Однажды, когда она впервые увязалась следом, он по-звериному прянул в темень, испугав Валенту, и темень тоненько ойкнула и порскнула в поле, за высоко намётанные стога, превратясь в споро улепётывающую махонькую тень. Трей не стал догонять, пожалев и без того напуганную негодницу, но досада брала за незваную свидетельницу, и тревогой колыхнулось - поверят ли девчонке, если вздумает кому рассказать? И много ли видела, а пуще того - много ли поняла? и не досочинила ли чего? Он вернулся к Валенте, что чуть не плакала, угадав в прошмыгнувшей тени меньшую сестрёнку.
- Ни'ери, - выдохнула, утерев лицо, и закачала головой: - Ой что будет!..
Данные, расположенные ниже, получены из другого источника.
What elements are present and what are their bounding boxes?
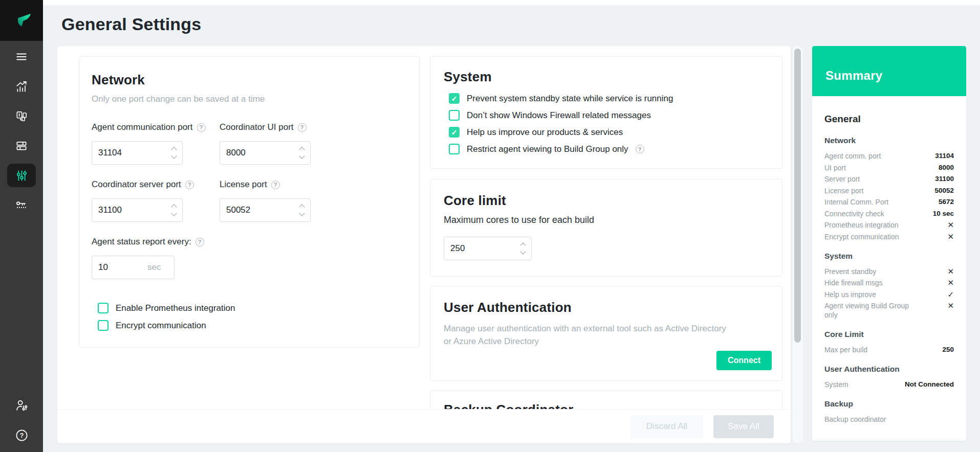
- checkbox-label: Help us improve our products & services: [467, 127, 623, 138]
- core-limit-title: Core limit: [444, 193, 769, 209]
- decrement-button[interactable]: [520, 248, 526, 254]
- increment-button[interactable]: [520, 242, 526, 248]
- help-icon[interactable]: [271, 180, 280, 189]
- cross-icon: ✕: [947, 220, 954, 230]
- hide-firewall-row: Don’t show Windows Firewall related mess…: [449, 110, 769, 121]
- summary-network-heading: Network: [824, 136, 954, 145]
- prometheus-integration-checkbox[interactable]: [98, 303, 108, 313]
- sidebar-item-settings[interactable]: [7, 164, 36, 187]
- decrement-button[interactable]: [299, 153, 304, 159]
- help-icon[interactable]: [185, 180, 194, 189]
- summary-row: Internal Comm. Port5672: [824, 197, 954, 207]
- summary-row: Connectivity check10 sec: [824, 209, 954, 218]
- sidebar-item-user-preferences[interactable]: [7, 394, 36, 417]
- agent-communication-port-input[interactable]: [92, 141, 183, 165]
- summary-auth-heading: User Authentication: [824, 365, 954, 374]
- hamburger-icon: [15, 50, 28, 63]
- agents-devices-icon: [15, 109, 28, 123]
- coordinator-ui-port-input[interactable]: [220, 141, 311, 165]
- decrement-button[interactable]: [299, 210, 304, 216]
- help-icon[interactable]: [197, 123, 206, 132]
- save-all-button[interactable]: Save All: [713, 415, 774, 438]
- port-value[interactable]: [226, 148, 277, 158]
- sidebar-item-dashboard[interactable]: [7, 75, 36, 98]
- field-label: Coordinator UI port: [220, 122, 294, 132]
- restrict-agent-viewing-row: Restrict agent viewing to Build Group on…: [449, 144, 769, 154]
- decrement-button[interactable]: [171, 210, 177, 216]
- sidebar-item-license[interactable]: [7, 193, 36, 217]
- checkbox-label: Encrypt communication: [116, 321, 206, 331]
- summary-general-heading: General: [824, 114, 954, 125]
- restrict-agent-viewing-checkbox[interactable]: [449, 144, 460, 154]
- user-auth-title: User Authentication: [444, 300, 769, 315]
- port-value[interactable]: [226, 205, 277, 215]
- help-improve-checkbox[interactable]: [449, 127, 460, 138]
- increment-button[interactable]: [299, 204, 304, 210]
- core-limit-value[interactable]: [450, 243, 502, 254]
- core-limit-input[interactable]: [444, 237, 532, 260]
- core-limit-subtitle: Maximum cores to use for each build: [444, 215, 769, 225]
- summary-row: SystemNot Connected: [824, 380, 954, 389]
- decrement-button[interactable]: [171, 153, 177, 159]
- check-icon: ✓: [947, 290, 954, 299]
- interval-value[interactable]: [98, 262, 134, 273]
- app-logo[interactable]: [0, 0, 43, 41]
- summary-system-heading: System: [824, 252, 954, 261]
- connect-button[interactable]: Connect: [716, 351, 772, 370]
- network-card: Network Only one port change can be save…: [79, 56, 420, 348]
- scrollbar-thumb[interactable]: [794, 49, 801, 343]
- summary-row: Prevent standby✕: [824, 267, 954, 276]
- core-limit-card: Core limit Maximum cores to use for each…: [430, 179, 782, 277]
- summary-row: Help us improve✓: [824, 290, 954, 299]
- actions-footer: Discard All Save All: [57, 409, 791, 443]
- discard-all-button[interactable]: Discard All: [630, 415, 703, 438]
- prevent-standby-checkbox[interactable]: [449, 93, 460, 104]
- sidebar-item-builds[interactable]: [7, 134, 36, 157]
- increment-button[interactable]: [299, 147, 304, 152]
- summary-title: Summary: [825, 69, 882, 83]
- summary-core-heading: Core Limit: [824, 330, 954, 339]
- layout-grid-icon: [15, 139, 28, 152]
- summary-row: Agent comm. port31104: [824, 151, 954, 161]
- settings-panel: Network Only one port change can be save…: [57, 46, 791, 443]
- summary-row: Max per build250: [824, 345, 954, 354]
- field-coordinator-ui-port: Coordinator UI port: [220, 122, 347, 165]
- port-value[interactable]: [98, 205, 149, 215]
- summary-header: Summary: [812, 46, 966, 96]
- field-agent-status-report: Agent status report every: sec: [92, 236, 220, 279]
- increment-button[interactable]: [171, 147, 177, 152]
- top-strip: [43, 0, 980, 5]
- svg-text:?: ?: [19, 432, 24, 439]
- scrollbar-track[interactable]: [793, 46, 803, 443]
- field-label: Agent communication port: [92, 122, 193, 132]
- increment-button[interactable]: [171, 204, 177, 210]
- summary-row: Prometheus integration✕: [824, 220, 954, 230]
- field-label: Agent status report every:: [92, 237, 191, 247]
- user-auth-description: Manage user authentication with an exter…: [444, 323, 730, 348]
- sidebar-item-agents[interactable]: [7, 104, 36, 128]
- encrypt-communication-row: Encrypt communication: [98, 320, 407, 331]
- summary-row: Server port31100: [824, 174, 954, 184]
- help-circle-icon: ?: [15, 428, 29, 442]
- hide-firewall-checkbox[interactable]: [449, 110, 460, 121]
- checkbox-label: Don’t show Windows Firewall related mess…: [467, 110, 651, 121]
- menu-toggle-button[interactable]: [7, 45, 36, 69]
- license-port-input[interactable]: [220, 198, 311, 222]
- summary-panel: Summary General Network Agent comm. port…: [812, 46, 966, 441]
- network-checkboxes: Enable Prometheus integration Encrypt co…: [98, 303, 407, 331]
- help-icon[interactable]: [636, 145, 644, 153]
- coordinator-server-port-input[interactable]: [92, 198, 183, 222]
- network-fields: Agent communication port Coordinator UI …: [92, 122, 407, 279]
- encrypt-communication-checkbox[interactable]: [98, 320, 108, 331]
- help-improve-row: Help us improve our products & services: [449, 127, 769, 138]
- field-agent-communication-port: Agent communication port: [92, 122, 220, 165]
- sidebar: ?: [0, 0, 43, 452]
- help-icon[interactable]: [195, 238, 204, 246]
- user-settings-icon: [14, 398, 29, 413]
- help-button[interactable]: ?: [7, 423, 36, 447]
- port-value[interactable]: [98, 148, 149, 158]
- checkbox-label: Enable Prometheus integration: [116, 303, 235, 313]
- summary-row: Hide firewall msgs✕: [824, 278, 954, 287]
- help-icon[interactable]: [298, 123, 307, 132]
- agent-status-report-input[interactable]: sec: [92, 256, 175, 279]
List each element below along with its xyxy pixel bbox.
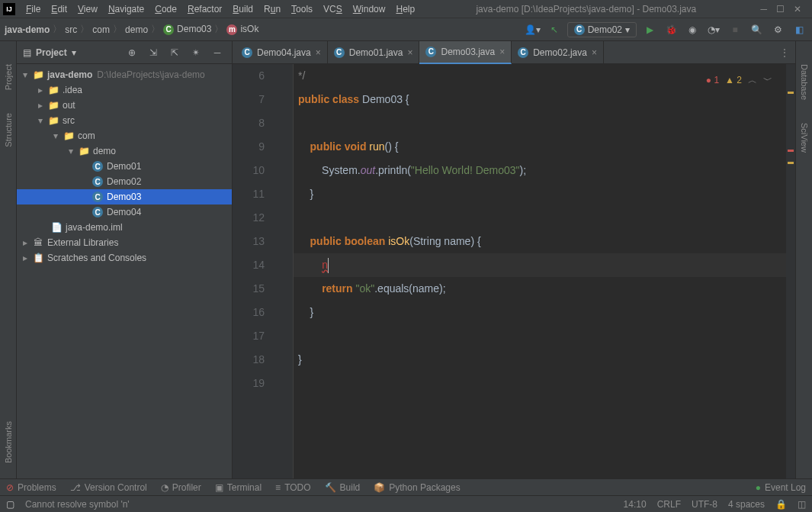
debug-button[interactable]: 🐞 (663, 21, 679, 38)
learn-icon[interactable]: ◧ (791, 21, 807, 38)
crumb-class[interactable]: Demo03 (163, 24, 211, 35)
prev-highlight-icon[interactable]: ︿ (748, 69, 757, 92)
status-indent[interactable]: 4 spaces (728, 499, 765, 510)
tree-file-demo01[interactable]: CDemo01 (17, 159, 232, 174)
tree-idea[interactable]: ▸📁.idea (17, 82, 232, 98)
editor-area: CDemo04.java×CDemo01.java×CDemo03.java×C… (233, 41, 795, 478)
crumb-com[interactable]: com (92, 24, 110, 35)
settings-icon[interactable]: ✴ (188, 44, 204, 61)
tw-problems[interactable]: ⊘Problems (6, 482, 56, 493)
tool-structure[interactable]: Structure (4, 113, 13, 147)
crumb-demo[interactable]: demo (125, 24, 148, 35)
status-line-sep[interactable]: CRLF (657, 499, 681, 510)
editor-tab[interactable]: CDemo02.java× (512, 41, 604, 64)
menu-vcs[interactable]: VCS (319, 2, 347, 16)
run-button[interactable]: ▶ (641, 21, 658, 38)
project-panel-title[interactable]: Project (36, 47, 67, 58)
tw-todo[interactable]: ≡TODO (275, 482, 310, 493)
user-icon[interactable]: 👤▾ (525, 21, 541, 38)
code-editor[interactable]: ● 1 ▲ 2 ︿ ﹀ 678910111213141516171819 */p… (233, 64, 795, 478)
status-encoding[interactable]: UTF-8 (692, 499, 717, 510)
crumb-project[interactable]: java-demo (5, 24, 50, 35)
tree-root-name: java-demo (47, 69, 92, 80)
stop-button[interactable]: ■ (727, 21, 743, 38)
tab-label: Demo04.java (257, 47, 311, 58)
menu-file[interactable]: File (21, 2, 45, 16)
minimize-icon[interactable]: ─ (760, 4, 767, 14)
tree-scratches[interactable]: ▸📋Scratches and Consoles (17, 250, 232, 266)
select-open-file-icon[interactable]: ⊕ (124, 44, 140, 61)
tree-demo[interactable]: ▾📁demo (17, 143, 232, 159)
status-mem-icon[interactable]: ◫ (798, 499, 806, 510)
inspection-indicators: ● 1 ▲ 2 ︿ ﹀ (706, 69, 772, 92)
back-arrow-icon[interactable]: ↖ (546, 21, 563, 38)
menu-navigate[interactable]: Navigate (104, 2, 149, 16)
tab-close-icon[interactable]: × (499, 47, 505, 57)
tree-out[interactable]: ▸📁out (17, 98, 232, 113)
tab-close-icon[interactable]: × (407, 47, 412, 58)
fold-gutter[interactable] (278, 64, 294, 478)
chevron-right-icon: 〉 (214, 23, 223, 36)
menu-view[interactable]: View (73, 2, 102, 16)
bottom-toolwindow-bar: ⊘Problems ⎇Version Control ◔Profiler ▣Te… (0, 478, 812, 495)
status-icon[interactable]: ▢ (6, 499, 14, 510)
tw-eventlog[interactable]: ●Event Log (756, 482, 806, 493)
editor-tab[interactable]: CDemo03.java× (419, 41, 512, 64)
status-position[interactable]: 14:10 (624, 499, 647, 510)
tree-src[interactable]: ▾📁src (17, 113, 232, 128)
tool-database[interactable]: Database (800, 64, 809, 100)
run-config-selector[interactable]: C Demo02 ▾ (567, 22, 637, 37)
tree-file-demo04[interactable]: CDemo04 (17, 204, 232, 220)
tw-build[interactable]: 🔨Build (325, 482, 361, 493)
menu-run[interactable]: Run (259, 2, 285, 16)
menu-build[interactable]: Build (228, 2, 258, 16)
error-indicator[interactable]: ● 1 (706, 69, 719, 92)
menu-tools[interactable]: Tools (287, 2, 317, 16)
next-highlight-icon[interactable]: ﹀ (763, 69, 772, 92)
crumb-method[interactable]: isOk (226, 24, 258, 35)
expand-all-icon[interactable]: ⇲ (145, 44, 162, 61)
warning-indicator[interactable]: ▲ 2 (725, 69, 742, 92)
window-controls: ─ ☐ ✕ (753, 4, 809, 14)
tab-close-icon[interactable]: × (592, 47, 597, 58)
tool-bookmarks[interactable]: Bookmarks (4, 421, 13, 463)
tree-external-libs[interactable]: ▸🏛External Libraries (17, 235, 232, 250)
tw-terminal[interactable]: ▣Terminal (215, 482, 262, 493)
chevron-down-icon[interactable]: ▾ (72, 47, 76, 58)
tree-root[interactable]: ▾📁 java-demo D:\IdeaProjects\java-demo (17, 67, 232, 82)
hide-icon[interactable]: ─ (209, 44, 226, 61)
editor-tab[interactable]: CDemo04.java× (236, 41, 328, 64)
editor-tabs: CDemo04.java×CDemo01.java×CDemo03.java×C… (233, 41, 795, 64)
tree-iml[interactable]: 📄java-demo.iml (17, 220, 232, 235)
project-tree[interactable]: ▾📁 java-demo D:\IdeaProjects\java-demo ▸… (17, 64, 232, 478)
tree-file-demo02[interactable]: CDemo02 (17, 174, 232, 189)
maximize-icon[interactable]: ☐ (776, 4, 785, 14)
tw-version-control[interactable]: ⎇Version Control (70, 482, 147, 493)
menu-edit[interactable]: Edit (47, 2, 72, 16)
settings-icon[interactable]: ⚙ (769, 21, 786, 38)
status-readonly-icon[interactable]: 🔒 (775, 499, 787, 510)
tree-file-demo03[interactable]: CDemo03 (17, 189, 232, 204)
editor-tab[interactable]: CDemo01.java× (328, 41, 420, 64)
coverage-button[interactable]: ◉ (684, 21, 701, 38)
tw-profiler[interactable]: ◔Profiler (161, 482, 201, 493)
menu-code[interactable]: Code (150, 2, 181, 16)
search-icon[interactable]: 🔍 (748, 21, 765, 38)
error-stripe[interactable] (786, 64, 795, 478)
profile-button[interactable]: ◔▾ (705, 21, 722, 38)
crumb-src[interactable]: src (65, 24, 77, 35)
tree-com[interactable]: ▾📁com (17, 128, 232, 143)
menu-help[interactable]: Help (391, 2, 419, 16)
tool-sciview[interactable]: SciView (800, 123, 809, 153)
tool-project[interactable]: Project (4, 64, 13, 90)
close-icon[interactable]: ✕ (794, 4, 801, 14)
main-menu: File Edit View Navigate Code Refactor Bu… (21, 2, 419, 16)
line-gutter[interactable]: 678910111213141516171819 (233, 64, 278, 478)
tw-python[interactable]: 📦Python Packages (374, 482, 460, 493)
code-body[interactable]: */public class Demo03 { public void run(… (294, 64, 786, 478)
tabs-more-icon[interactable]: ⋮ (774, 47, 795, 58)
collapse-all-icon[interactable]: ⇱ (166, 44, 183, 61)
menu-window[interactable]: Window (348, 2, 390, 16)
tab-close-icon[interactable]: × (316, 47, 321, 58)
menu-refactor[interactable]: Refactor (183, 2, 226, 16)
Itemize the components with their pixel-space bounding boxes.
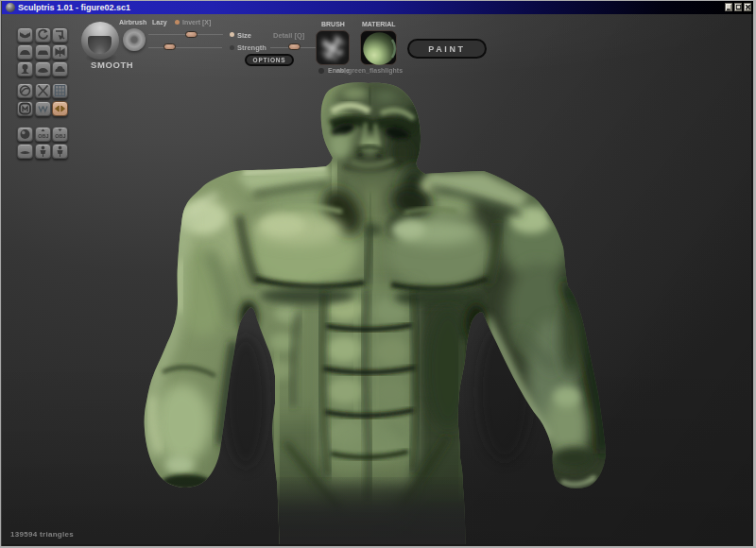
- svg-text:OBJ: OBJ: [55, 133, 65, 139]
- svg-text:OBJ: OBJ: [38, 133, 48, 139]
Но ничего не было. Ниери смолчала, невесть от чего; может, полудетским ещё нравом пожалев сестру-невесту, а может, и рассудив, что ей же и достанется за поклёп: и мать и отец больше привечали тихую старшую; младшая была блудня, по общему суждению, себе на уме. Трею до того мало было дела, да только взялась девчонка надсмотрщицей тягаться за старшей. Валента из дому, и младшая - шасть за порог.
В тот день Трей отдал Валенте резную летунью. Птица коснулась крыльями шеи, на шнурке скользнула ниже, качнулась пару раз и замерла напротив сердца. Оно билось так сильно, что казалось, будто птица и впрямь летит. Тогда-то Ниери и подстерегла их за околицей, единственный раз показавшись в открытую - высокая девочка в том несчастливом возрасте - где-то между одиннадцатью и тринадцатью, когда большинство девочек отчаянно некрасивы: уже не ребёнок, ещё не девушка; угловатые, нескладные, голенастые. Она застыла, напружинившись, глядя на них едва ли не с ненавистью.
- Вот бате скажу!.. - выкрикнула со всхлипом и умчалась со всей прыти.
Отпущенный срок подходил к концу, как и быстротечное северное лето. Всё, что едва лишь полнилось соками, густо зеленело и расцветало, выжгло солнцем, рассеяло ветром. Лиловый туман мятлика развеялся, теперь нарядные колосья побелели, иссохлись. Между ними стояли отгоревшие факелы амаранта да белоголовый старец-кипрей; репейник почернел, вздыбился буреломом. Зной отполыхал, как огонь в оставленной без разогрева печи; зарядили дожди, скоро напитав отдавшую все силы землю, и лили дни напролёт; вода стояла в межах, превратила дворы в трясину, стекала по желобу на новёхонькой крыше.
Задами дворов они прокрадывались слякотными ночами в пустеющий Радеков амбар.
- Я матери говорю, что в сеннике* ночую, - виновато улыбалась Валента. - Она мне верит. Жалеет меня. Мол, в чужую семью уйду, там уж не пожалеют...
В ту ночь она пришла простоволосая, промокшая до нитки и разутая.
- Ты чего босая по лужам? - ахнул Трей, спрыгнув с сусека*. - Иди сюда, глупая...
Валента смеялась, поджимая ледяные ступни, пока он относил её к ларю и отогревал, насквозь продрогшую.
- Ниери все башмаки попрятала, чтоб я из дому не ходила. Недобрая она стала...
Она старалась казаться весёлой, но была плохой притворщицей. Печаль сделала её лицо строже и старше.
- Знаю, ты уезжаешь скоро... Навсегда.
Слово упало камнем в воду.
Мастер Грайлин честил его зубоскалом, ворча, что у него помело вместо языка, а Демиан смеялся: Трей и нечисть заговорит. Теперь он чувствовал себя немым. Что тут скажешь?
Утомлённая бессонницей, Валента задремала, прильнув к нему. Вновь распрощались в предрассветной серости, под докучной, по-осеннему уже, моросью. Валента пропала за соседкиным забором и ничего-то она не заметила, а Трей ничего ей не сказал, только вздохнул про себя: ну вот и пришло время ответ держать. Повернулся и пошёл по двору, под расходившимся дождём, а Демиан стоял у крыльца, не скрываясь, и в молчании его дожидался.
Примечания:
*кнес - князевая слега; верхняя, несущая балка, располагающаяся под коньком крыши.
*пентюх - увалень, простофиля.
*вечёрка - сельское собрание молодёжи с песнями, играми и танцами.
*существовал даже такой вид фехтования, как фехтование на косах.
*пральник - приспособление для стирки и глажки.
*Осенины - праздник по случаю завершения полевых работ, проводится 21 сентября.
*Спожинки - завершение жатвы в августе.